-- LISTED ENTRIES follows --
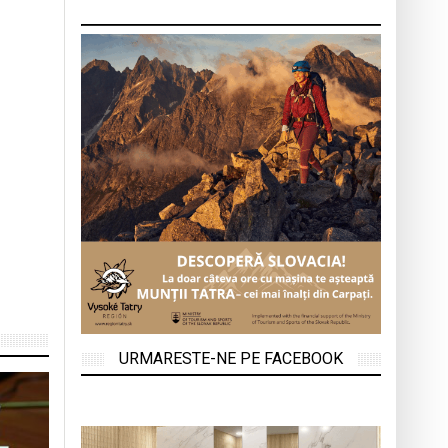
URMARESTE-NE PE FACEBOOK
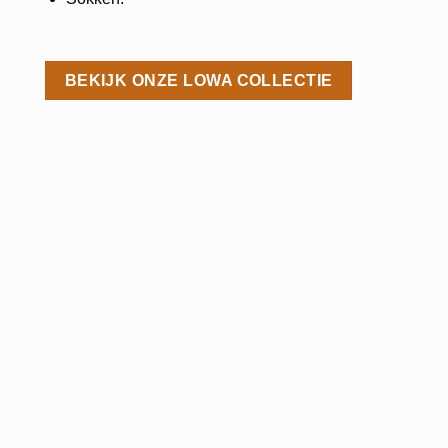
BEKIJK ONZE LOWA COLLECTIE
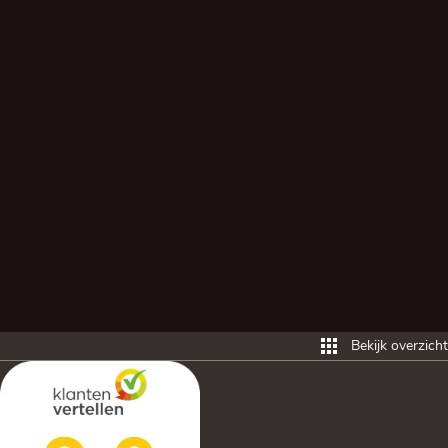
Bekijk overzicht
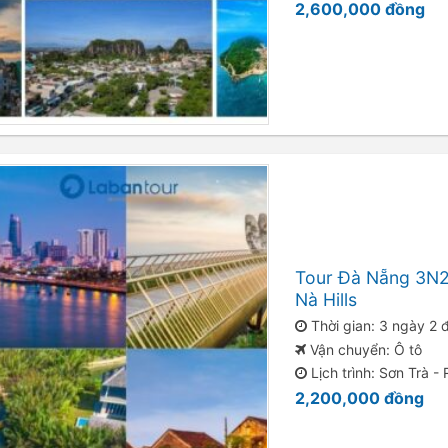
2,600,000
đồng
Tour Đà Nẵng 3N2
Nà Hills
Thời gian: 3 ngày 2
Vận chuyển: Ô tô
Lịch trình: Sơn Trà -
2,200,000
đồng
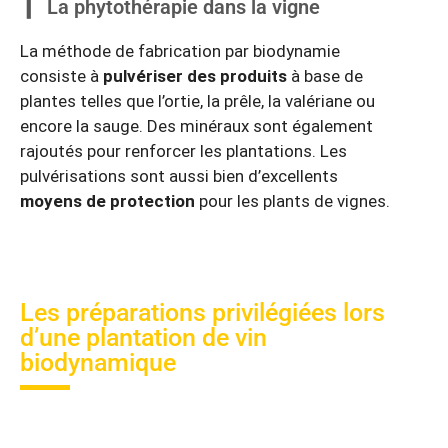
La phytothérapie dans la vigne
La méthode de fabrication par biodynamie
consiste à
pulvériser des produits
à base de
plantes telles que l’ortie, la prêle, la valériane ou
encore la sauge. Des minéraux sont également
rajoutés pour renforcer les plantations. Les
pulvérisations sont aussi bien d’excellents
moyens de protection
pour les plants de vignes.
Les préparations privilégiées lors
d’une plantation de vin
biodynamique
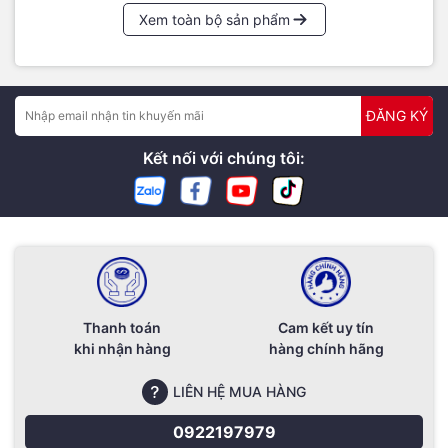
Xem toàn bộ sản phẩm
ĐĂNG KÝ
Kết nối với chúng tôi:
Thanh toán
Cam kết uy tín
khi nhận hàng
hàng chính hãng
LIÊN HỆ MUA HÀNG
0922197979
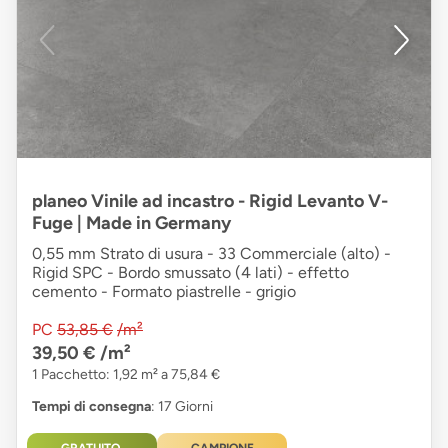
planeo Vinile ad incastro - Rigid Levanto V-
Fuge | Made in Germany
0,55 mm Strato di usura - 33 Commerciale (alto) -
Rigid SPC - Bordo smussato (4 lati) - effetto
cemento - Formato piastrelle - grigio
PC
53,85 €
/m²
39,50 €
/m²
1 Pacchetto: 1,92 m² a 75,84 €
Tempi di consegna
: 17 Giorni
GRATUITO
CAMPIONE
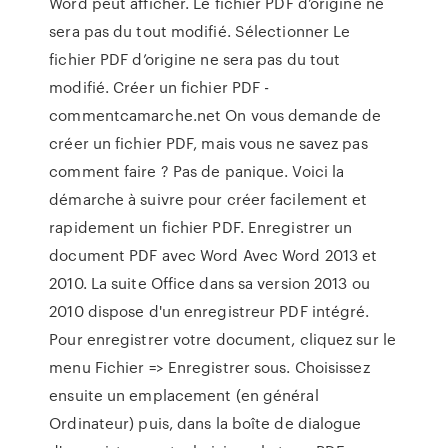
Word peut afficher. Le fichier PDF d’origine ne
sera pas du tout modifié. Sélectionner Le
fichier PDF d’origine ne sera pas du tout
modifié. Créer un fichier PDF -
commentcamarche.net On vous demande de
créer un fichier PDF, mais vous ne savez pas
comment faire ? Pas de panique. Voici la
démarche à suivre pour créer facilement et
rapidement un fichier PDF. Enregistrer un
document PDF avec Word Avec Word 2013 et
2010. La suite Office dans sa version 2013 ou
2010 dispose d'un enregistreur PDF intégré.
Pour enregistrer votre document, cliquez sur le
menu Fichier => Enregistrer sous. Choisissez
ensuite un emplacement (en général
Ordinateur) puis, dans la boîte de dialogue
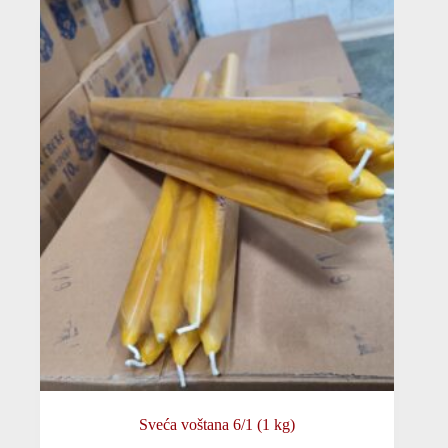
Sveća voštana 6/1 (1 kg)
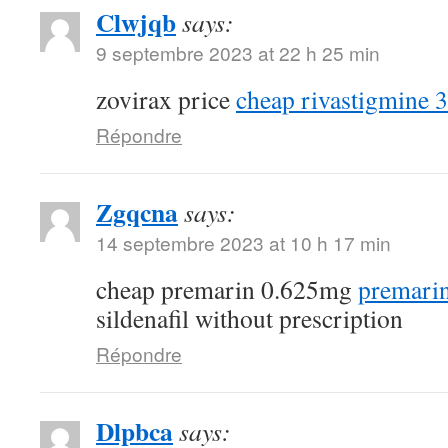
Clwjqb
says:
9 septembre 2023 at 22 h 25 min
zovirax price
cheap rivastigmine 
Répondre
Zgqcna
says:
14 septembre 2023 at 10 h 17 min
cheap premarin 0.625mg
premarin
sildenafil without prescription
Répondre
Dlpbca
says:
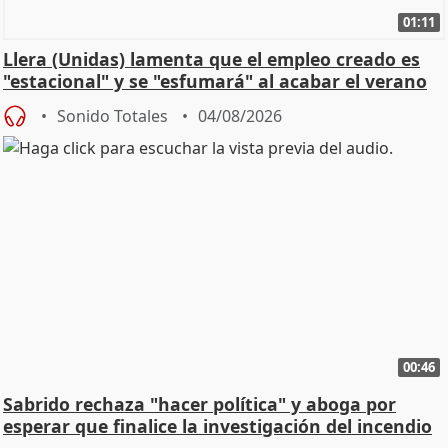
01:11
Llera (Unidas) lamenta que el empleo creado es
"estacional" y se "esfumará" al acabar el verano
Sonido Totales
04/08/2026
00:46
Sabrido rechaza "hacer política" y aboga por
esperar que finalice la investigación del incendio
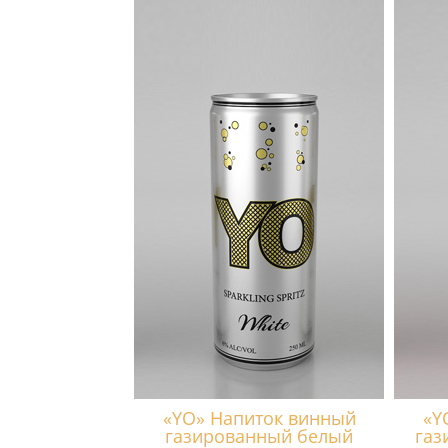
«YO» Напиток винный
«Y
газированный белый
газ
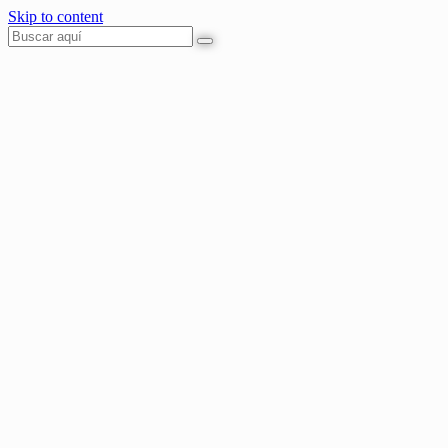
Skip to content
-- LISTED ENTRIES concluded --
-- LISTED ENTRIES follows --
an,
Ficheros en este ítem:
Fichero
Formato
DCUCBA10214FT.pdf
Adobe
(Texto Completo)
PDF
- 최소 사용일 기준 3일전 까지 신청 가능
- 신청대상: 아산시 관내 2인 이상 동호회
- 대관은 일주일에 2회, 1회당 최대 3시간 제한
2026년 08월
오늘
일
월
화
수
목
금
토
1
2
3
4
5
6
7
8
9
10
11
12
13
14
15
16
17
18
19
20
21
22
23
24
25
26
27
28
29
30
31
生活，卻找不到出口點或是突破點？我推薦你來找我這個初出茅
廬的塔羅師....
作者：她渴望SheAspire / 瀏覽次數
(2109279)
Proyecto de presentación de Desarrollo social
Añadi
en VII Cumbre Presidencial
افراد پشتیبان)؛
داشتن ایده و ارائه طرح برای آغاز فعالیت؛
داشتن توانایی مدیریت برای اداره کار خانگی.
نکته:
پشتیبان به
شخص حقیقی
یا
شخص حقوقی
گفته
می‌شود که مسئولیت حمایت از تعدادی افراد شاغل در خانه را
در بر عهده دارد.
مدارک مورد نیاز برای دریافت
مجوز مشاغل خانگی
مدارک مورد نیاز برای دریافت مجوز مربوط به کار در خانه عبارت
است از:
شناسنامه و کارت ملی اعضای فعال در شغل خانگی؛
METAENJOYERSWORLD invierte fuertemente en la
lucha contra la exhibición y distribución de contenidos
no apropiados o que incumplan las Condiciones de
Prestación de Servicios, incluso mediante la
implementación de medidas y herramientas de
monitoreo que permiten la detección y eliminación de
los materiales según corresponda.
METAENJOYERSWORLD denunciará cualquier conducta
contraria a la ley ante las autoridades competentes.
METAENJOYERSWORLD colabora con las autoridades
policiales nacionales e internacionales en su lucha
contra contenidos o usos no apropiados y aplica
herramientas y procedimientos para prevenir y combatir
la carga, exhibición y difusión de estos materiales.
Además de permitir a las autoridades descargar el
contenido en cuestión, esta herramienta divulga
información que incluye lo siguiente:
-- LISTED ENTRIES concluded --
WHAT IS NEEDED
Read the entries and show each line that mentions "herramientas".

SOLUTION TO THIS EXERCISE
implementación de medidas y herramientas de
herramientas y procedimientos para prevenir y combatir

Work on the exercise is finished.